Exercise objective:
As the lines appear below, please set them down exactly, starting at the first and finishing with the one containing "Datenverarbeitung widerrufen, werden".

Material provided:
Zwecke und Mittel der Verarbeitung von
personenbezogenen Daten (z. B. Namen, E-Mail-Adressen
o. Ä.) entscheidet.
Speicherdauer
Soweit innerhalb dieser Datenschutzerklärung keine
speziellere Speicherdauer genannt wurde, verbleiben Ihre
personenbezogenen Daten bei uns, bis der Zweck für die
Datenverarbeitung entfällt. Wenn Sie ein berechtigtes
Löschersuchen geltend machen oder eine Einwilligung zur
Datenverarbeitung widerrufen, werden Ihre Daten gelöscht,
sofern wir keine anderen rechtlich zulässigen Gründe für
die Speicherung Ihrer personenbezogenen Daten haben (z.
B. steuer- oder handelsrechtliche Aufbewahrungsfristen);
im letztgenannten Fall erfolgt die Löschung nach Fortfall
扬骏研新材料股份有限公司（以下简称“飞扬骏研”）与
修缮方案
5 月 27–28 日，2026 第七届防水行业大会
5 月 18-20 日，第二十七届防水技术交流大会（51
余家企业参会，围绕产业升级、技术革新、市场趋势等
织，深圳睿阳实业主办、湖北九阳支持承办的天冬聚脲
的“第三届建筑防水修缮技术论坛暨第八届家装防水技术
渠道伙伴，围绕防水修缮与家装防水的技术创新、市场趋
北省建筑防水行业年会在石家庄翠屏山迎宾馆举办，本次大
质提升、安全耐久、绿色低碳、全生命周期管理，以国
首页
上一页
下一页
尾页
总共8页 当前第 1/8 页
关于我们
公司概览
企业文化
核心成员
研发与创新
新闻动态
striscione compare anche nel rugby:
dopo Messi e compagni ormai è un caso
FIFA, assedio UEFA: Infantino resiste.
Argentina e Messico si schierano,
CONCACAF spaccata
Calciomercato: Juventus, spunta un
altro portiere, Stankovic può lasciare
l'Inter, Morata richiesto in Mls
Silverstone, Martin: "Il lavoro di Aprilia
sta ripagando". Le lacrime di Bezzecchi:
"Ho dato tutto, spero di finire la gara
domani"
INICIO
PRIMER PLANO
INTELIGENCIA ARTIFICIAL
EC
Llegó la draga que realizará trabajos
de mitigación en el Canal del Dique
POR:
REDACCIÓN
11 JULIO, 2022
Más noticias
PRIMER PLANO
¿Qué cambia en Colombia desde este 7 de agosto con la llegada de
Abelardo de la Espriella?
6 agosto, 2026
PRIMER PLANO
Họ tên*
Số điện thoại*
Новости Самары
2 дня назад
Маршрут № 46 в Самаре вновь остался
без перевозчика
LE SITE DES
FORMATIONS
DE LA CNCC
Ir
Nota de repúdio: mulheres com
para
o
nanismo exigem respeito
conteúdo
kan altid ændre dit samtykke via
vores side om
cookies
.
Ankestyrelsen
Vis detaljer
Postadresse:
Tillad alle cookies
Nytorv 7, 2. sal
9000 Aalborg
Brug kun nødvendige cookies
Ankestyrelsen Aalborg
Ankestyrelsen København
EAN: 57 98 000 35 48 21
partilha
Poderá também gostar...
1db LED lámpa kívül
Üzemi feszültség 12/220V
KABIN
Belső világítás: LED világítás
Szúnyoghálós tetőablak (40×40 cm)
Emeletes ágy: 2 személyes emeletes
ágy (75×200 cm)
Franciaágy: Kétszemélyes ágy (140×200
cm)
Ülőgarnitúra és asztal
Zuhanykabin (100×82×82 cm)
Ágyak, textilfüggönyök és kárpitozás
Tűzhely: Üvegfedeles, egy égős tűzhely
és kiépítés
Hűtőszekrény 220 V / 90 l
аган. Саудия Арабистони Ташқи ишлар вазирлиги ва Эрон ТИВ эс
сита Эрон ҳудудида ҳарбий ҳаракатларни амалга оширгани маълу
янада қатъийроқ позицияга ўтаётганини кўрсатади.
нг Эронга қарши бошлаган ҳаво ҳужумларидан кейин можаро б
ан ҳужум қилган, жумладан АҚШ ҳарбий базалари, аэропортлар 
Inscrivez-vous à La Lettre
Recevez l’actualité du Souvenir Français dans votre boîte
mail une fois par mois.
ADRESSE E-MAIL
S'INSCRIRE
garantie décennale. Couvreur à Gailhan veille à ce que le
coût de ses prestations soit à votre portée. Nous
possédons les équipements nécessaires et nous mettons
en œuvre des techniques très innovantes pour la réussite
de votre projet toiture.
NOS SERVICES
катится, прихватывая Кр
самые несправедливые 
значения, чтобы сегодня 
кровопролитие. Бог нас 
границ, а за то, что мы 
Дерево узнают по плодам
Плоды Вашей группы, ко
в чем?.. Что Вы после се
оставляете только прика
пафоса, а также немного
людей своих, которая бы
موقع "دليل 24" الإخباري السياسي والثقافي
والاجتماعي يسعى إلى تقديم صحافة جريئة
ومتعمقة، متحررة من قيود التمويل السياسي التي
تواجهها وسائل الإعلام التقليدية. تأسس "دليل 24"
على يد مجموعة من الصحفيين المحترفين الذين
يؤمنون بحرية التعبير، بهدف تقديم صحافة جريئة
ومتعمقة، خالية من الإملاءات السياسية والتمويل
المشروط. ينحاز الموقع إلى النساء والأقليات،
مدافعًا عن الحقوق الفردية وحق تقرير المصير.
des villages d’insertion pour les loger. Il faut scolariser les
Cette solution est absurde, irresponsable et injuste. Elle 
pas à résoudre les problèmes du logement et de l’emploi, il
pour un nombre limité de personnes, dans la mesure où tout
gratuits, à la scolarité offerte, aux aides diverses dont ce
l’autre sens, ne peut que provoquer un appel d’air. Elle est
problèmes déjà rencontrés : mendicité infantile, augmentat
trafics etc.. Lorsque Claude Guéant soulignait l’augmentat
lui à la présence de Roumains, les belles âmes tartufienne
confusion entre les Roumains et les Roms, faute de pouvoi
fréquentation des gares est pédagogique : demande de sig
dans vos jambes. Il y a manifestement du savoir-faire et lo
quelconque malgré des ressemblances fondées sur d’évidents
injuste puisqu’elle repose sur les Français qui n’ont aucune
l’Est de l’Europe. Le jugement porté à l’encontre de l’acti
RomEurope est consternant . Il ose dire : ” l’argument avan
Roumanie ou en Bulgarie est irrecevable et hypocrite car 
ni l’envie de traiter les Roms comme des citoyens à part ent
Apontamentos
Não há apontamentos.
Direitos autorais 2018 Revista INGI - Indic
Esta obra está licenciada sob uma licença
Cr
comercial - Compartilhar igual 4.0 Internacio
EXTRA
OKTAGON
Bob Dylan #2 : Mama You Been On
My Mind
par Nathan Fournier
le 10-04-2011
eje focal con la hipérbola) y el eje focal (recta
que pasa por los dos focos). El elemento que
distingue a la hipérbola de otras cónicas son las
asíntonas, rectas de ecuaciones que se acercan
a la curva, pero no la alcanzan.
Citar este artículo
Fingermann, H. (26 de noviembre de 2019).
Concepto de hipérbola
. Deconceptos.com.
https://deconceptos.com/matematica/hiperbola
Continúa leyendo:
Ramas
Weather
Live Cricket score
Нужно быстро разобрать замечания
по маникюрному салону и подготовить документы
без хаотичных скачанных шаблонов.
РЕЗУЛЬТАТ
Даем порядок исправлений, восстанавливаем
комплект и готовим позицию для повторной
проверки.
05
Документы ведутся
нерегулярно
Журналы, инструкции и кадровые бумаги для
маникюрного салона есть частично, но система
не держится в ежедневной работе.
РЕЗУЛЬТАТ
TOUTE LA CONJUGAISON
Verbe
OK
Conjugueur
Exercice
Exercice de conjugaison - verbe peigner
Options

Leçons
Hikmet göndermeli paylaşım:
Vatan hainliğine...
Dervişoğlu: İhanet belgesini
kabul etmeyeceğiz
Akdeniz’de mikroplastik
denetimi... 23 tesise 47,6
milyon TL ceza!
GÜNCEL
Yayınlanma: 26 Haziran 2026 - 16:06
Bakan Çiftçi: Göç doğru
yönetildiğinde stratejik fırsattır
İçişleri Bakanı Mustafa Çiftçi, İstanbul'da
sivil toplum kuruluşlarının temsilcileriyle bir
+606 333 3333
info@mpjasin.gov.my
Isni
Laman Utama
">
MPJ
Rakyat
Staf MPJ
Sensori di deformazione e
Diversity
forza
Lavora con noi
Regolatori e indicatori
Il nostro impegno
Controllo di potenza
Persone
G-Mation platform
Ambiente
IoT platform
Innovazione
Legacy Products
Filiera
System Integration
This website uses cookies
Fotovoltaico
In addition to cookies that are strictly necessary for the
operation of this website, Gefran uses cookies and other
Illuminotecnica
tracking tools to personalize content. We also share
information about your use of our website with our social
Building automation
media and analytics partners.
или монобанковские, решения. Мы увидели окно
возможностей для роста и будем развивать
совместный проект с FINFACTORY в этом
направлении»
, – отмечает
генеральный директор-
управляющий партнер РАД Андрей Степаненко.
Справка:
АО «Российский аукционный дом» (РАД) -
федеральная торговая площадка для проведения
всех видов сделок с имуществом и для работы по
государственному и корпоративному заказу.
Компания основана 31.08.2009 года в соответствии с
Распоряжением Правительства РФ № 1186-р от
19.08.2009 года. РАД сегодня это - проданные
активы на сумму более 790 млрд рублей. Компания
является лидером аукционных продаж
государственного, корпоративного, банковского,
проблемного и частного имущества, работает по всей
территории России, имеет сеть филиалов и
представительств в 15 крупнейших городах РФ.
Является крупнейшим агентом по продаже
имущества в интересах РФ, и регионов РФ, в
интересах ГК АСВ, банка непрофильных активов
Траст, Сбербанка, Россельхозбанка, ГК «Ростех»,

Written solution:
Zwecke und Mittel der Verarbeitung von
personenbezogenen Daten (z. B. Namen, E-Mail-Adressen
o. Ä.) entscheidet.
Speicherdauer
Soweit innerhalb dieser Datenschutzerklärung keine
speziellere Speicherdauer genannt wurde, verbleiben Ihre
personenbezogenen Daten bei uns, bis der Zweck für die
Datenverarbeitung entfällt. Wenn Sie ein berechtigtes
Löschersuchen geltend machen oder eine Einwilligung zur
Datenverarbeitung widerrufen, werden Ihre Daten gelöscht,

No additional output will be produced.